Our premise is that when people are locked out of the formal power structure, as women are in the Duniverse, they find other ways to influence the world around them. The Bene Gesserit do that in an organized and stealthy fashion. They can’t rule in their own name, but they educate and train many of the daughters, wives, and concubines of rulers. While this training is presumed to be of the domestic variety, how to be diplomatic and act as a good hostess, the lesser-known parts of the curriculum include statecraft, physical fighting, control of one’s own body, including fertility, gender of children, and breathing. They provide advisors and truthsayers. They can modulate their voice in such a way to control or influence those who hear it. These are not docile housewives (if, indeed, there actually is such a thing).
The Bene Gesserit are also involved in a generations long breeding program to bring forth a messianic male figure; even they could not imagine a woman playing such a role. As a student of folklore, I was also fascinated by their Missionaria Protectiva program – on new worlds they plant the kernel of stories that other members of the order can play upon when landing on that planet in greater numbers. In the initial Dune book there isn’t a lot of backstory for the Bene Gesserit; it is teased out in bits and pieces. Because they are women in a male dominated world they are overlooked.
People often overlook things they weren’t expecting to find or that don’t fit their worldview. As one simple historical example, people talk about discovering oil. That isn’t accurate. It has always been there. What we discovered was a use for it. Women in the workforce, whether as mill workers, or Rosie the Riveter in World War II, didn’t appear out of nowhere. Women had always been there; it’s just that other than domestic help there wasn’t a place for them outside the domestic sphere.
A discerning mind learns to look for things that are present but unseen. For military strategy this is a necessity, as the present but unseen can be dangerous.
Doing research for the chapter I used both a print and digital version of the text. We limited ourselves to the first book in the larger series, as it introduced the Bene Gesserit, and some of the other books took place in much different time frames. Studying a group over a large geographic and chronological area becomes difficult when working with a short document like a book chapter, and as this book contains 35 chapters each is allotted a relatively small number of pages. All of the chapters are interesting and provide a good introduction to military science fiction, or just science fiction generally, in print, on television, or in film.
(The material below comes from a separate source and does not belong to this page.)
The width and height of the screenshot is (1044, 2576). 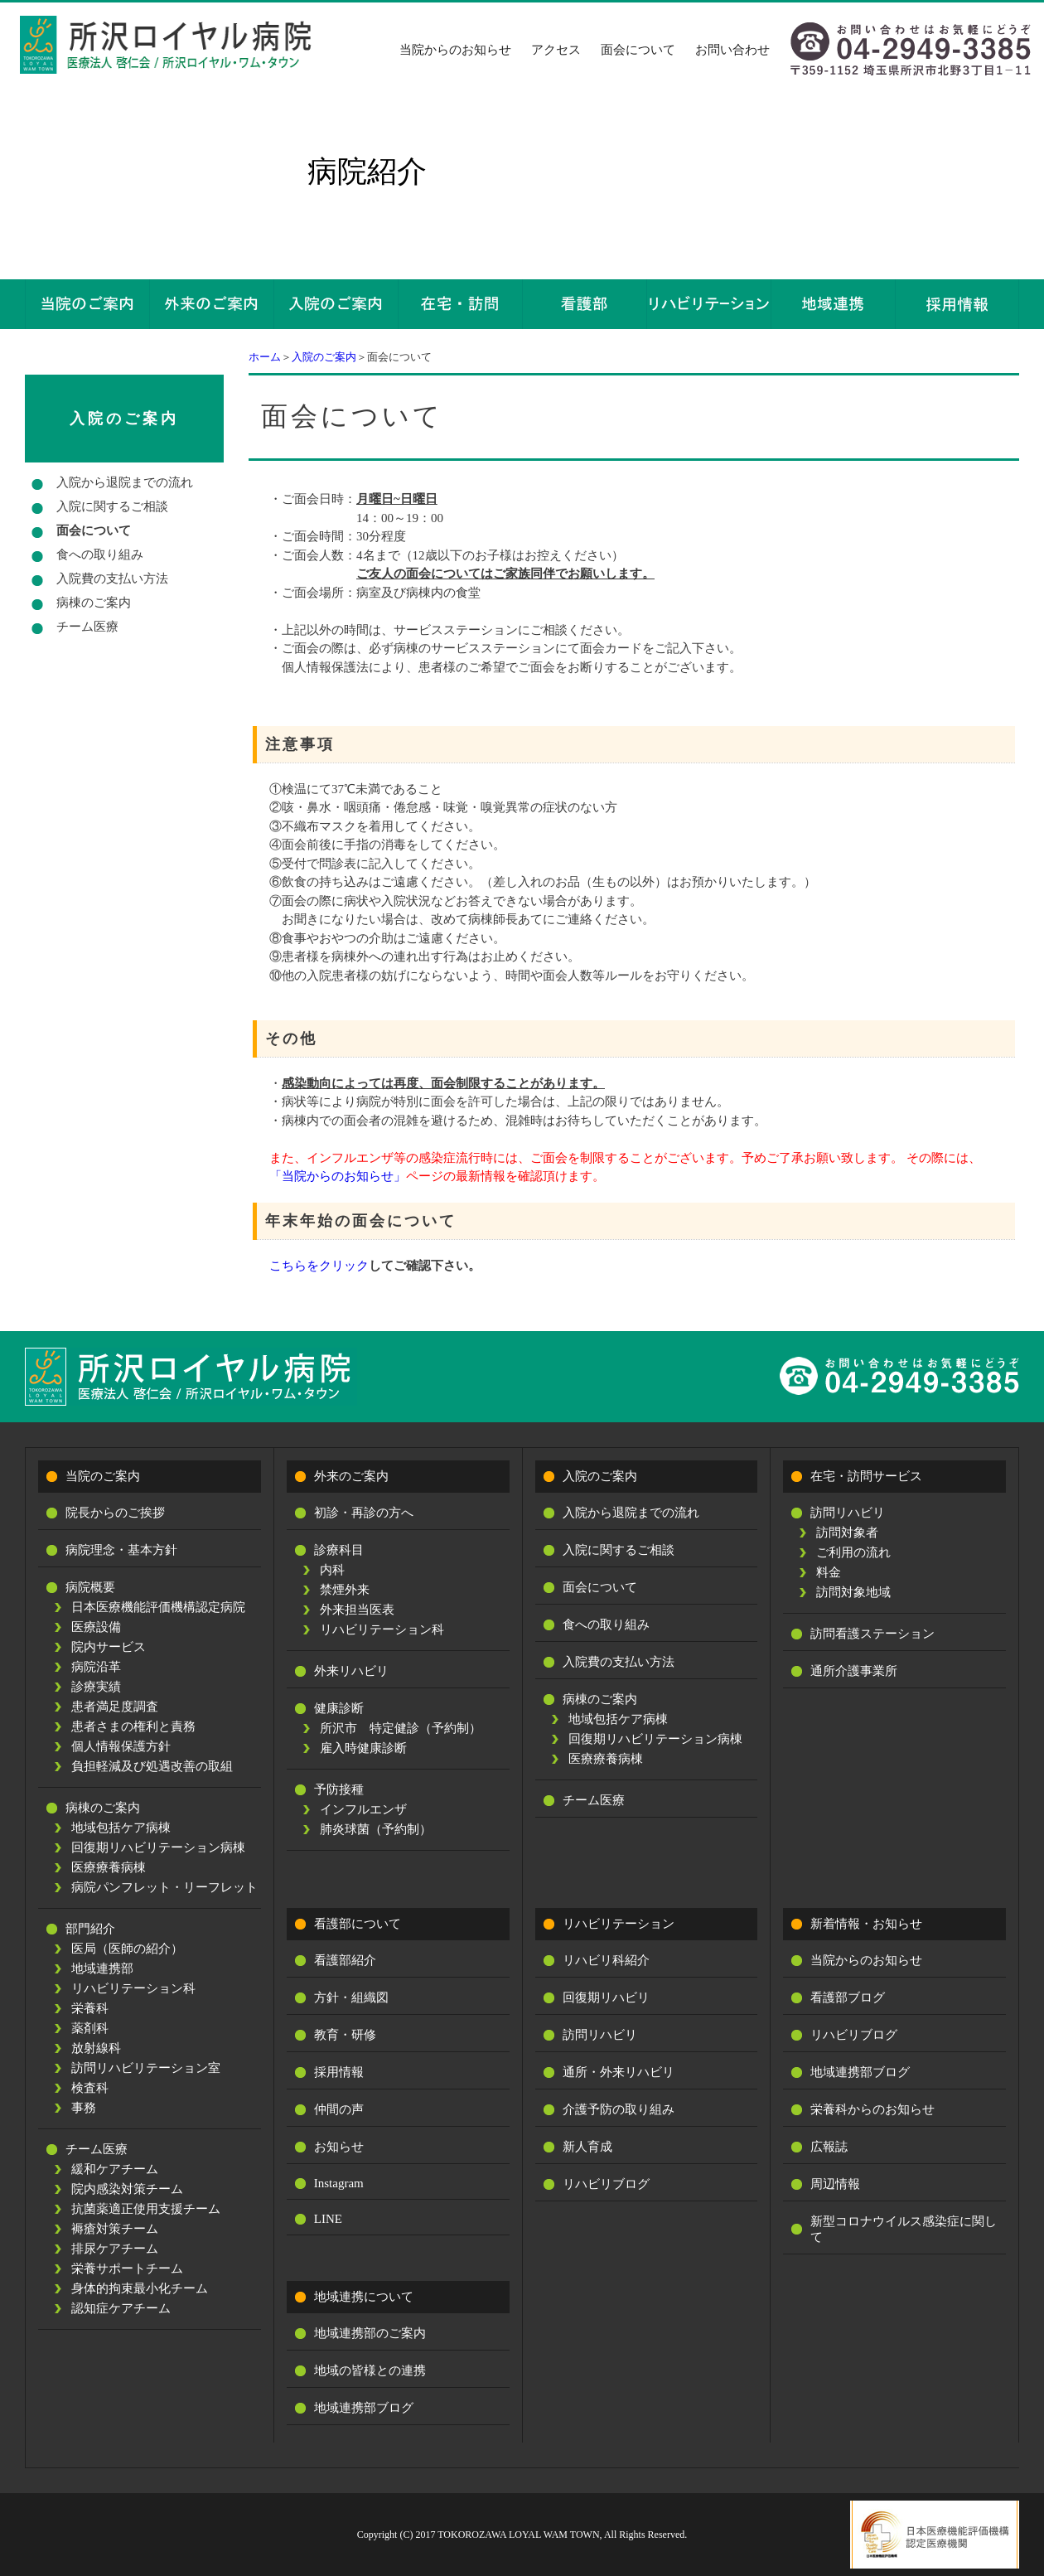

It is a great way to dip into a large selection of works, and then decide what to read in depth.
Interestingly, one of the more difficult aspects of writing the chapter involves a quote from Sun Tzu. I read it initially in a Sunday newspaper supplement, I think an article in Parade, but am not certain at this point. However, the quote wasn’t footnoted. I couldn’t use it without a citation, so I started searching to find the edition it was from. I couldn’t find it, and all of the editions I did find used different translations, each with a different nuance. I finally did find one I could use. That took longer than any other aspect of the research. It’s odd the things that trip you up with a writing project!